There are documents and crispy newspaper clippings that speak to the renaming of the community from Newport to Squamish and yellow-tinted maps outlining the new boundary of an amalgamated downtown, Brackendale and Mamquam.
Squamish history buff Eric Andersen is seeking them out. His quest is to piece together Squamish’s history has taken him to archives in North and West Vancouver, to archive libraries in Vancouver and across the Georgia Strait to Victoria.
“It has been quite a job to locate these photos and it hasn’t been done before,” he said, before spouting off a string of fast-hitting Squamish facts and tidbits — the townsite of Squamish, including water mains, was completed in 1914; St. John the Divine Anglican Church celebrates its 100th birthday on July 2013; the community tried to incorporate in 1914, but failed because the First World War diverted attention from the incorporation move.

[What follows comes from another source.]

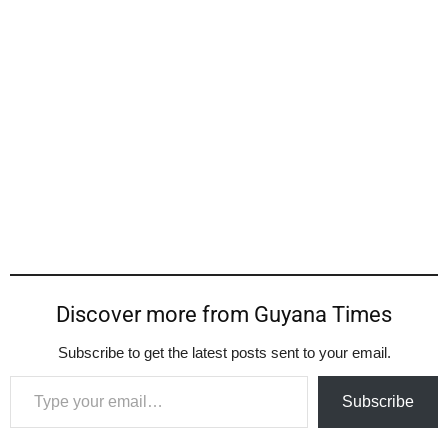
Discover more from Guyana Times
Subscribe to get the latest posts sent to your email.
Type your email…
Subscribe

Andersen’s hunt for Squamish’s past is a part of the Downtown Squamish Business Improvement Association’s (BIA) centennial project. With the foundations set in place following a strategic planning session in October 2011, the BIA’s Viewpoint Committee has plans to build downtown attractions in celebration of Squamish’s 100th birthday in 2014.

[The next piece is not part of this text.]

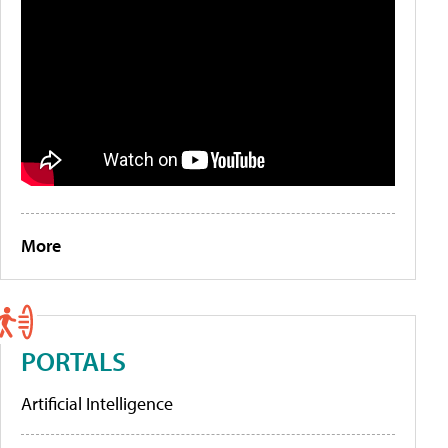
More
PORTALS
Artificial Intelligence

One of the projects is to place 10 historical information panels in O’Siyam Pavilion Park. The initiative has been approved by the District of Squamish and now Andersen is working on the stories and photographs for the displays. The panels will be placed in the park for the summer and move to their final home at the West Coast Railway Heritage Park later that winter.
“We have identified all kinds of exciting things in the way of celebrating the centennial,” Andersen said.

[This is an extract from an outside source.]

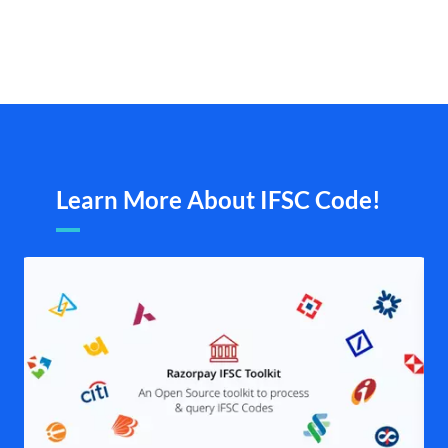
Learn More About IFSC Code!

But to achieve their goals, Andersen said the association will need the community’s help. The centennial committee is seeking sponsors to cover the remaining 40 per cent of the panel project’s costs.
In the new year, the group plans to go out to other organizations to discuss what the town’s legacy will be to commemorate the big day.
“It is bigger than us. There is more work than we can handle,” Andersen said.
As of last summer, the association has been soliciting community input regarding celebrations, he said. By January, the committee will have a better understanding of how plans will be rolled out. At that point, the committee will advertise a community centennial meeting event, open to the public.